For years now, Glenlivet has been the second best-selling single malt whisky in the world, bested only by Glenfiddich. In the United States they are actually all the way at the top. Glenlivet is a massive success, and I can only applaud that.
However, that also means Glenlivet is mass-produced. Usually, that’s not a great sign for someone like me (and probably yourself). I appreciate the little inconsistencies that elevate a single malt whisky. At Glenlivet and other big Scotch brands, it’s all about buffing and polishing those faults.
I realise I am not an average whisky consumer. I guess you could say I’m in the one percent group, and yes, I do understand the negative connotations that term holds. I’m not part of that group in terms of wealth, but I most certainly am in terms of the amount and quality of whiskies I (get to) taste. I am fucking spoiled, and I know it. When I think of Glenlivet, this unicorn comes to mind. That’s not normal.
That’s not to say that if you’re like me, you should discard brands like Glenlivet altogether. I know of plenty not very enlightened souls that not only spit on (or in) blends because of their Olympian approach to whisky, but also roll their eyes at the big brands. That’s stupid, and you won’t see me do that.

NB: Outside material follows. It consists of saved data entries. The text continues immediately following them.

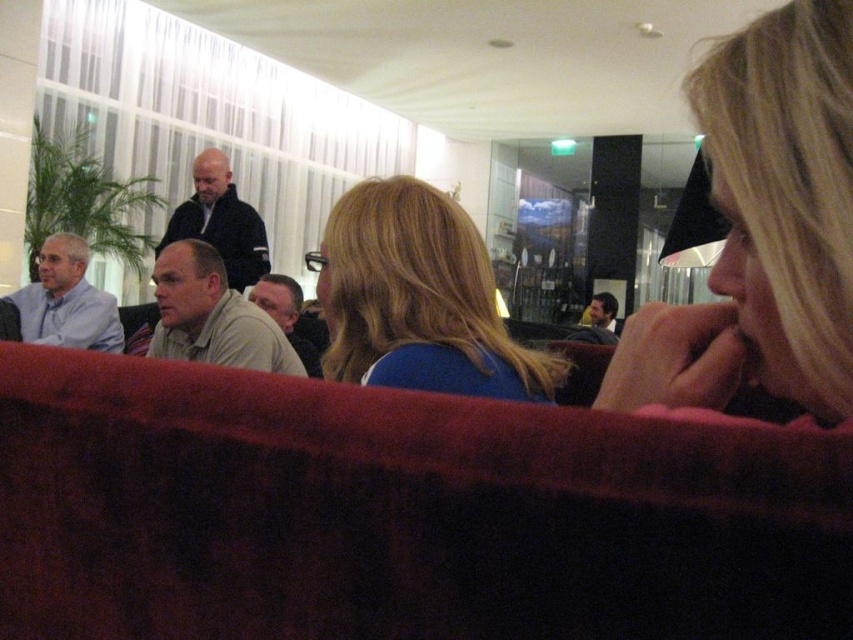 Does dark blue jacket at upper center have a lesser height compared to smooth brown leather jacket at center?

In fact, dark blue jacket at upper center may be taller than smooth brown leather jacket at center.

Where is `dark blue jacket at upper center`? Image resolution: width=853 pixels, height=640 pixels. dark blue jacket at upper center is located at coordinates (219, 221).

Is blonde hair at center positioned in front of light beige shirt at center?

Yes, blonde hair at center is closer to the viewer.

Does blonde hair at center have a lesser width compared to light beige shirt at center?

Correct, blonde hair at center's width is less than light beige shirt at center's.

This screenshot has height=640, width=853. I want to click on blonde hair at center, so click(x=419, y=300).

Locate an element on the screen. Image resolution: width=853 pixels, height=640 pixels. blonde hair at center is located at coordinates (419, 300).

Is point (192, 262) less distant than point (267, 280)?

Yes, it is.

Does light beige shirt at center come behind light beige sweater at center?

No.

Who is more forward, [233,324] or [270,301]?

I always try to keep a steady diet of official distillery releases going – many of them could be branded as entry-level malts, or slightly above. Back to basics, is what I could call it, but even that can be denigrating, as so many people would be in awe of something like the Glenlivet 18 Years Old. It sometimes is easy to get lost in the world of rare, old, expensive offerings of whisky, but it’s useful to gain some perspective every once in a while.
Glenlivet 18 Years Old (2017)
Nose: Fresh with tropical fruits, balanced and elegant. Nectarines, orange peel and a whiff of sultanas. There’s a touch of red apples and rose petals too, followed by a hint of sour beer. Good stuff though. Taste: Somewhat acidic and slightly tannic even, but the balance is restored with a few sweeter notes. Lemon zest, oranges, candied hearts, honey, but also a small amount of ginger. Finish: A hint of caramel, but also burnt toast and pepper.
Quite a robust single malt from Glenlivet with a nice complexity, although a tad too oak driven at times. Overall there’s not much too fault here. Actually, if I dare say, it’s pretty good.